═══ RECORDS FOR PROCESSING ═══
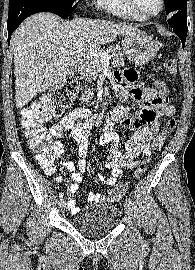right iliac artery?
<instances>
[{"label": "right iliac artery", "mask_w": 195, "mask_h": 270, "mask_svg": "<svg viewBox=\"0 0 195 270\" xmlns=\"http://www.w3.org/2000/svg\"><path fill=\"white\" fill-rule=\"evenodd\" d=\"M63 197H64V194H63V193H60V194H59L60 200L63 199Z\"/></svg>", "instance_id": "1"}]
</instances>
═══
═══ RECORDS FOR PROCESSING ═══
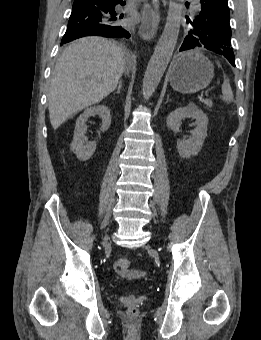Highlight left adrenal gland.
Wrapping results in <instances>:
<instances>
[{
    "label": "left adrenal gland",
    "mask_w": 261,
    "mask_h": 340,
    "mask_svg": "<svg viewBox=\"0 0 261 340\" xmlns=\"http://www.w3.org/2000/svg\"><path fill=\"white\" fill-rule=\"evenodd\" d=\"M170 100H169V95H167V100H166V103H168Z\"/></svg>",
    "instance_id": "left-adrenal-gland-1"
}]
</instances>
═══
The lines above that hold the string "xmlns" are to be located and copied.

[{"label": "right iliac artery", "mask_w": 195, "mask_h": 270, "mask_svg": "<svg viewBox=\"0 0 195 270\" xmlns=\"http://www.w3.org/2000/svg\"><path fill=\"white\" fill-rule=\"evenodd\" d=\"M63 197H64V194H63V193H60V194H59L60 200L63 199Z\"/></svg>", "instance_id": "1"}]
    "mask_svg": "<svg viewBox=\"0 0 261 340\" xmlns=\"http://www.w3.org/2000/svg\"><path fill=\"white\" fill-rule=\"evenodd\" d=\"M170 100H169V95H167V100H166V103H168Z\"/></svg>",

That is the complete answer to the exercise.